# Another label question



## NCbeek (Mar 23, 2011)

With all the recent posts about labels I started thinking about my own. I've been either not putting a label on them since I'm basically selling to family, friends or friends of friends. Call it word-of-mouth if you will. Also using generic labels with just the word Honey on them for the friends of friends group. Been looking around online for images that I like and have found something that makes an appealing label and is very close to what I had in mind. I don't want to use something illegally, so how do I know if the image is copyrighted? There is no watermark or fee for purchase so can I use it? Going to see if one of my creative friends can change it a little to fit exactly what I want but the image will only be tweaked slightly.


----------



## Rader Sidetrack (Nov 30, 2011)

All 'art' is owned by its creator.
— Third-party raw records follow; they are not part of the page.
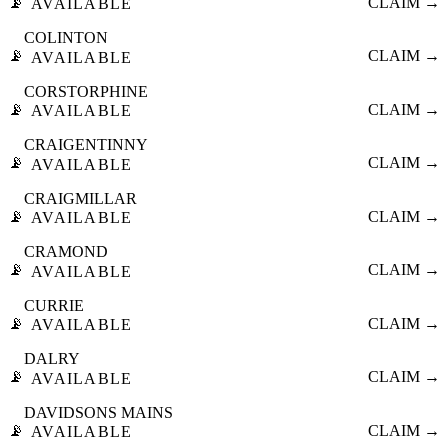
📡
CLAIM →
AVAILABLE
COLINTON
📡
CLAIM →
AVAILABLE
CORSTORPHINE
📡
CLAIM →
AVAILABLE
CRAIGENTINNY
📡
CLAIM →
AVAILABLE
CRAIGMILLAR
📡
CLAIM →
AVAILABLE
CRAMOND
📡
CLAIM →
AVAILABLE
CURRIE
📡
CLAIM →
AVAILABLE
DALRY
📡
CLAIM →
AVAILABLE
DAVIDSONS MAINS
📡
CLAIM →
AVAILABLE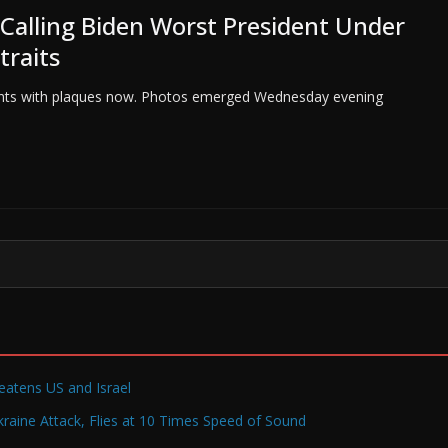
 Calling Biden Worst President Under
traits
sidents with plaques now. Photos emerged Wednesday evening
reatens US and Israel
raine Attack, Flies at 10 Times Speed of Sound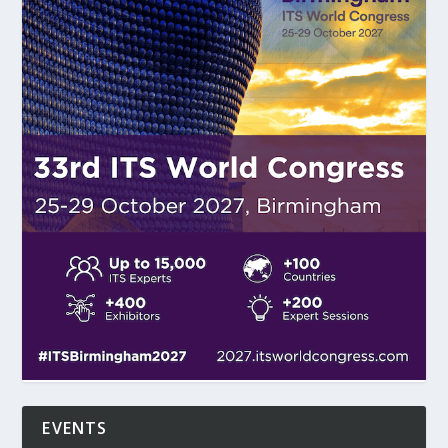
EVENTS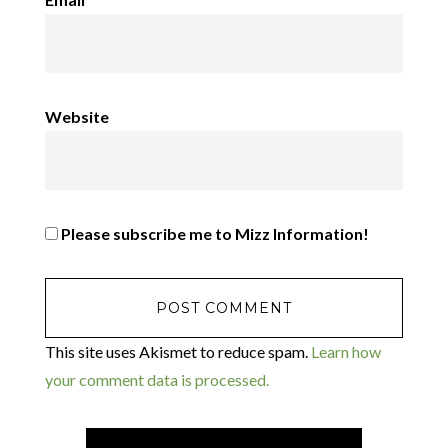
Website
Please subscribe me to Mizz Information!
This site uses Akismet to reduce spam.
Learn how
your comment data is processed.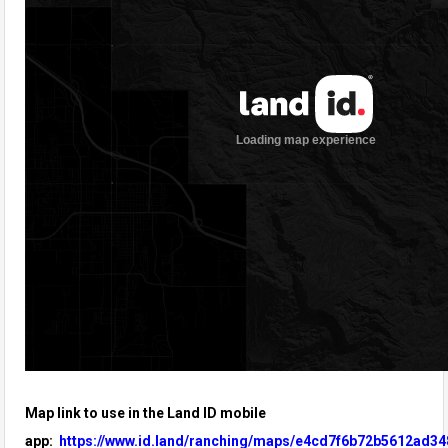
Map link to use in the Land ID mobile
app:
https://www.id.land/ranching/maps/e4cd7f6b72b5612ad34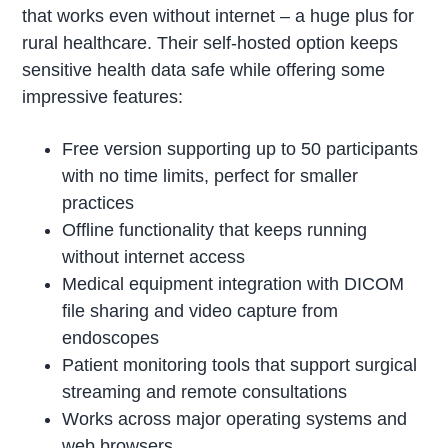
that works even without internet – a huge plus for
rural healthcare. Their self-hosted option keeps
sensitive health data safe while offering some
impressive features:
Free version supporting up to 50 participants
with no time limits, perfect for smaller
practices
Offline functionality that keeps running
without internet access
Medical equipment integration with DICOM
file sharing and video capture from
endoscopes
Patient monitoring tools that support surgical
streaming and remote consultations
Works across major operating systems and
web browsers.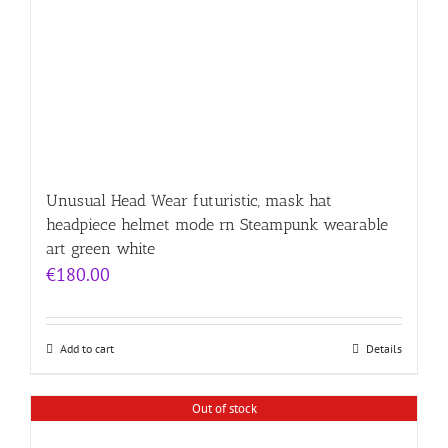
Unusual Head Wear futuristic, mask hat
headpiece helmet mode rn Steampunk wearable
art green white
€
180.00
Add to cart
Details
Out of stock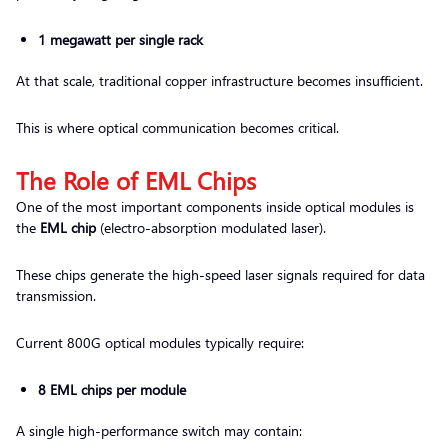
1 megawatt per single rack
At that scale, traditional copper infrastructure becomes insufficient.
This is where optical communication becomes critical.
The Role of EML Chips
One of the most important components inside optical modules is
the
EML chip
(electro-absorption modulated laser).
These chips generate the high-speed laser signals required for data
transmission.
Current 800G optical modules typically require:
8 EML chips per module
A single high-performance switch may contain: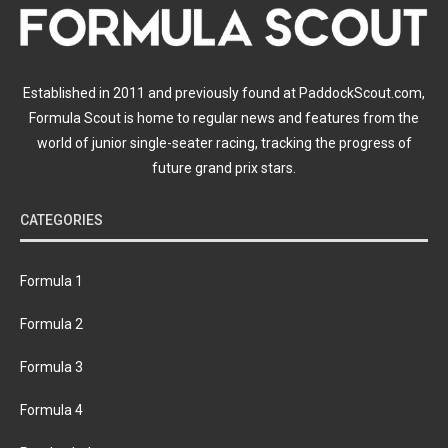
Established in 2011 and previously found at PaddockScout.com,
Formula Scout is home to regular news and features from the
world of junior single-seater racing, tracking the progress of
future grand prix stars.
CATEGORIES
Formula 1
Formula 2
Formula 3
Formula 4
Art without a copyright mark is still owned by its creator or licensee. But in some cases the owner/creator may grant a license to others for free use of that art.

Here are some resources where you can download art that is licensed for free reuse:

https://openclipart.org/tags/honey bee
http://www.honey.com/tools-tips-and-resources/digital-art/c/clip-art

All images at Wikipedia/Wikimedia carry a license that allows free reuse:
http://commons.wikimedia.org/wiki/Honey

You can find more with a Google search similar to this:
clip art honey bees

Note that some of the results will be sites that want to sell art collections that once purchased, allow unlimited reproduction without paying any additional fees, but do carry a download fee. These are often referred to as 'stock' photos/art.


----------



## deknow (Jul 17, 2006)

To paraphrase Ani Defranco (when Napster was a thing):
"Art is free. Go make some."


----------



## cg3 (Jan 16, 2011)

I made the mistake of putting a copyrighted image in a Craigslist ad. The owner contacted (threatened) me within 24 hours. I had already sold out and removed the ad, but I was impressed at the speed and thoroughness of his reaction.


----------



## NCbeek (Mar 23, 2011)

After a little more digging in the right place, it seems this image is indeed not public domain or permission given for reuse. Back to the drawing board. Thanks for the replies.


----------



## TimW (May 15, 2013)

NCbeek,

Checkout http://www.dreamstime.com/

You can purchase images for different uses. Just check out what the different licenses allow for.


----------